The last defense shieldPresident Moon Jae-in named former Vice Justice Minister Kim Oh-soo as chief prosecutor. The Blue House touted his credentials of having fought for civilian rights and prosecution reforms. But the appointment was made mostly to defend the governing power during the final year of the president’s term. The presidential office kept to its consistent appointment pattern:― prioritizing officials’ loyalty to the president and the liberal camp over any leadership ability or expertise.
There has been sufficient circumstantial evidence that the Blue House had hoped to appoint Lee Seong-yun, head of the Seoul Central District Prosecutors’ Office, as prosecutor general. His name was on the review list despite the controversy he had caused by demanding a review of the prosecution’s investigation that named him as a suspect in a case of abuse of power.
After Lee did not make the cut, Kim, who had served under controversial Justice Minister Choo Mi-ae, surfaced as the strongest candidate. The choice has little support beyond the ruling camp. In the category of confidence in his ability to manage the top law enforcement agency, Kim scored the lowest.
Yet he was handpicked by Moon. It cannot be considered just or even fair. Justice Minister Park Beom-kye said that next prosecutor-general must be a person “relevant to the president’s governance philosophy.” Loyalty was prioritized over neutrality and independence of the prosecution.
Lee is on the verge of being indicted for interfering in the illegal issuance of a travel ban on former Vice Justice Minister Kim Hak-eui, who served under the conservative administration. Kim, the prosecutor general nominee, is accused of being involved in the case. If he is appointed prosecutor general, he would be put in an awkward position to have authority over a case in which he is implicated.

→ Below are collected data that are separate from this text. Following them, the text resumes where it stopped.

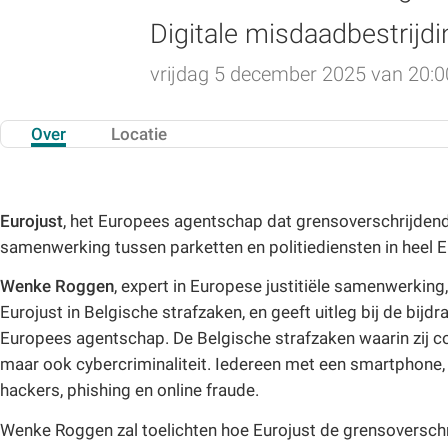
Digitale misdaadbestrijdi
vrijdag 5 december 2025 van 20:00
Over
Locatie
Eurojust
, het Europees agentschap dat grensoverschrijdende
samenwerking tussen parketten en politiediensten in heel 
Wenke Roggen
, expert in Europese justitiële samenwerking
Eurojust in Belgische strafzaken, en geeft uitleg bij de bij
Europees agentschap. De Belgische strafzaken waarin zij co
maar ook cybercriminaliteit. Iedereen met een smartphone, 
hackers, phishing en online fraude.
Wenke Roggen zal toelichten hoe Eurojust de grensoverschri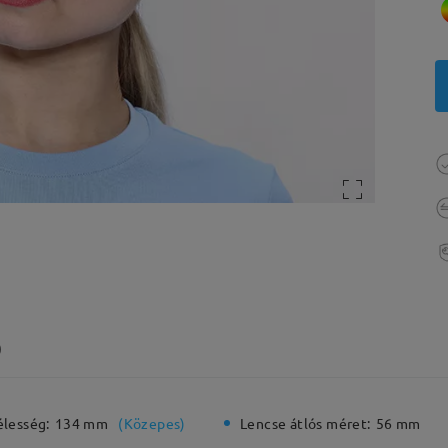
)
élesség:
134 mm
(
Közepes
)
Lencse átlós méret:
56 mm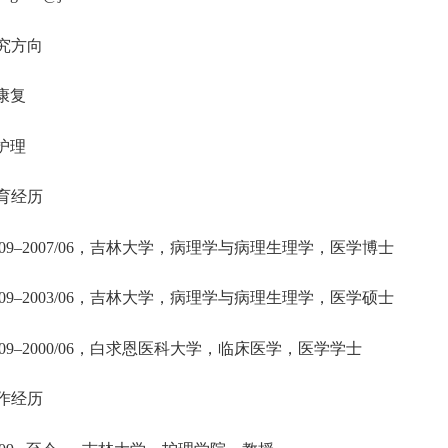
究方向
康复
护理
育经历
09–2007/06
，吉林大学，病理学与病理生理学，医学博士
09–2003/06
，吉林大学，病理学与病理生理学，医学硕士
09–2000/06
，白求恩医科大学，临床医学，医学学士
作经历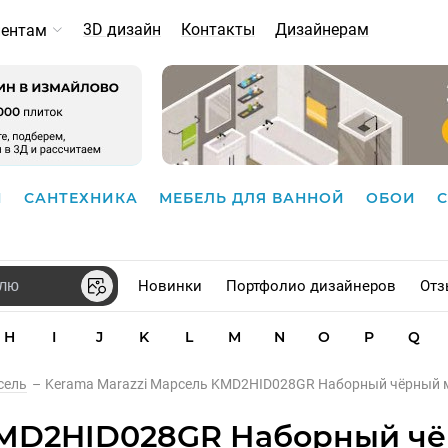
3D дизайн
Контакты
Дизайнерам
иентам
И
САНТЕХНИКА
МЕБЕЛЬ ДЛЯ ВАННОЙ
ОБОИ
Новинки
Портфолио дизайнеров
Отз
H
I
J
K
L
M
N
O
P
Q
сель
–
Kerama Marazzi Марсель KMD2HID028GR Наборный чёрный 
 KMD2HID028GR Наборный ч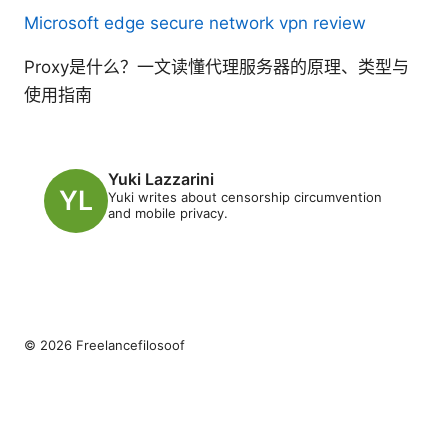
Microsoft edge secure network vpn review
Proxy是什么？一文读懂代理服务器的原理、类型与
使用指南
Yuki Lazzarini
Yuki writes about censorship circumvention
and mobile privacy.
© 2026 Freelancefilosoof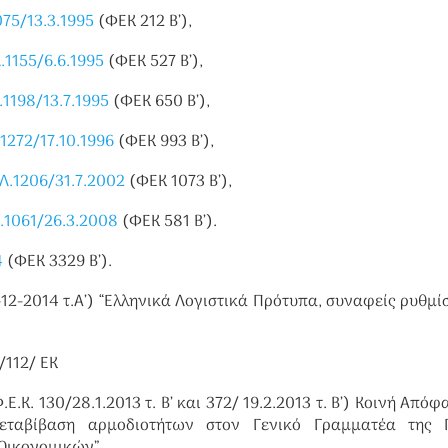
75/13.3.1995
(ΦΕΚ 212 Β’),
.1155/6.6.1995
(ΦΕΚ 527 Β’),
1198/13.7.1995
(ΦΕΚ 650 Β’),
1272/17.10.1996
(ΦΕΚ 993 Β’),
Λ.1206/31.7.2002
(ΦΕΚ 1073 Β’),
.1061/26.3.2008
(ΦΕΚ 581 Β’).
4
(ΦΕΚ 3329 Β’).
-12-2014 τ.Α’) “Ελληνικά Λογιστικά Πρότυπα, συναφείς ρυθμίσ
/112/ ΕΚ
.Ε.Κ. 130/28.1.2013 τ. Β’ και 372/ 19.2.2013 τ. Β’) Κοινή Απόφ
ταβίβαση αρμοδιοτήτων στον Γενικό Γραμματέα της Γ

Kim’s name repeatedly came up as a candidate for head of the prosecution, the National Human Rights Commission, the Financial Services Commission, or as a member on the Board of Audit and Inspection. He even tried to block former Prosecutor General Yoon Seok-youl from commanding the corruption case of another controversial former Justice Minister, Cho Kuk, and his family.
Kim comes to a prosecution with very low morale due to the Blue House’s reckless reform drive. The top law enforcement authority needs to be a fortress against political pressure from outside. Kim must use his strengths to serve the people rather than the powers that be. A prosecutor general under the sway of the powers that be can lead to tragedy for the nation and its people.